The crushing demand for AI has also revealed the limits of the global supply chain for powerful chips used to develop and field AI models.
The continuing chip crunch has affected businesses large and small, including some of the AI industry’s leading platforms and may not meaningfully improve for at least a year or more, according to industry analysts.
The latest sign of a potentially extended shortage in AI chips came in Microsoft’s annual report recently. The report identifies, for the first time, the availability of graphics processing units (GPUs) as a possible risk factor for investors.
GPUs are a critical type of hardware that helps run the countless calculations involved in training and deploying artificial intelligence algorithms.

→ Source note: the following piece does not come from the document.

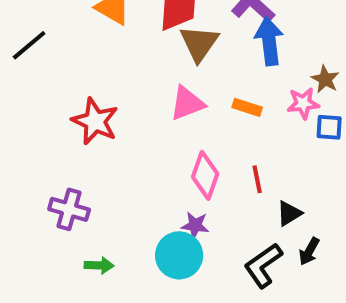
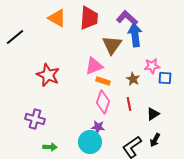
brown triangle: (199, 43) -> (112, 45), moved
brown star: (325, 79) -> (133, 79), moved
orange rectangle: (247, 107) -> (103, 81), moved
black triangle: (289, 213) -> (153, 114), moved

“We continue to identify and evaluate opportunities to expand our datacenter locations and increase our server capacity to meet the evolving needs of our customers, particularly given the growing demand for AI services,” Microsoft wrote. “Our datacenters depend on the availability of permitted and buildable land, predictable energy, networking supplies, and servers, including graphics processing units (‘GPUs’) and other components.”
Microsoft’s nod to GPUs highlights how access to computing power serves as a critical bottleneck for AI. The issue directly affects companies that are building AI tools and products, and indirectly affects businesses and end-users who hope to apply the technology for their own purposes.
OpenAI CEO Sam Altman, testifying before the US Senate in May, suggested that the company’s chatbot tool was struggling to keep up with the number of requests users were throwing at it.